Conte: Le mort

Le mort
Conte Betsimisaraka
Recueilli à Soanierana (province de Tamatave).
(Conte arabe adapté probablement à une date assez récente).
Le capitaine d’un vaisseau épousa, dit-on, une jeune fille, puis partit pour un long voyage.
Pendant son absence, le fils du roi eut des relations avec la jeune femme.
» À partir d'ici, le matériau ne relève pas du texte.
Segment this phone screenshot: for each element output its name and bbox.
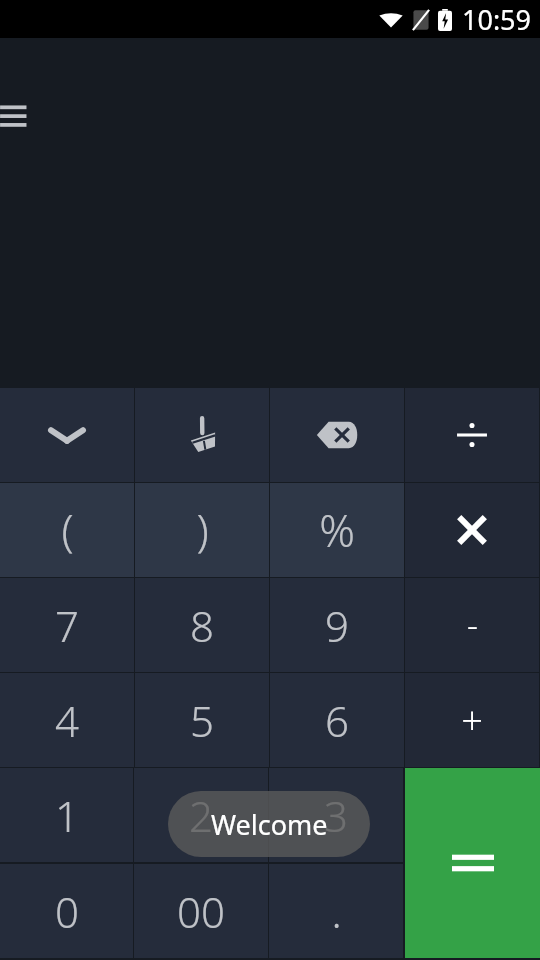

Or, une nuit qu’il était couché avec elle, le capitaine revint. Il rentra sans lumière, s’approcha du lit et sentit qu’il y avait un homme, à côté de sa femme. 11 prit son couteau et tua cet homme. Puis il alluma une lumière et il vit que l’homme tué était le fils du roi de la ville. Il s’enfuit dès le matin et s’embarqua.
La femme, après avoir réfléchi, fit sortir tous ses vêtements du vata (coffre), puis elle y mit le cadavre.
Le soir, elle fit transporter le vata au dehors et on l’abandonna dans un lieu peu fréquenté.
Des voleurs se dirent que quelqu’un avait oublié là ses vêtements, et que le coffre serait de bonne prise.
Vers minuit, ils vinrent le prendre, le portèrent en lieu sûr et l’ouvrirent.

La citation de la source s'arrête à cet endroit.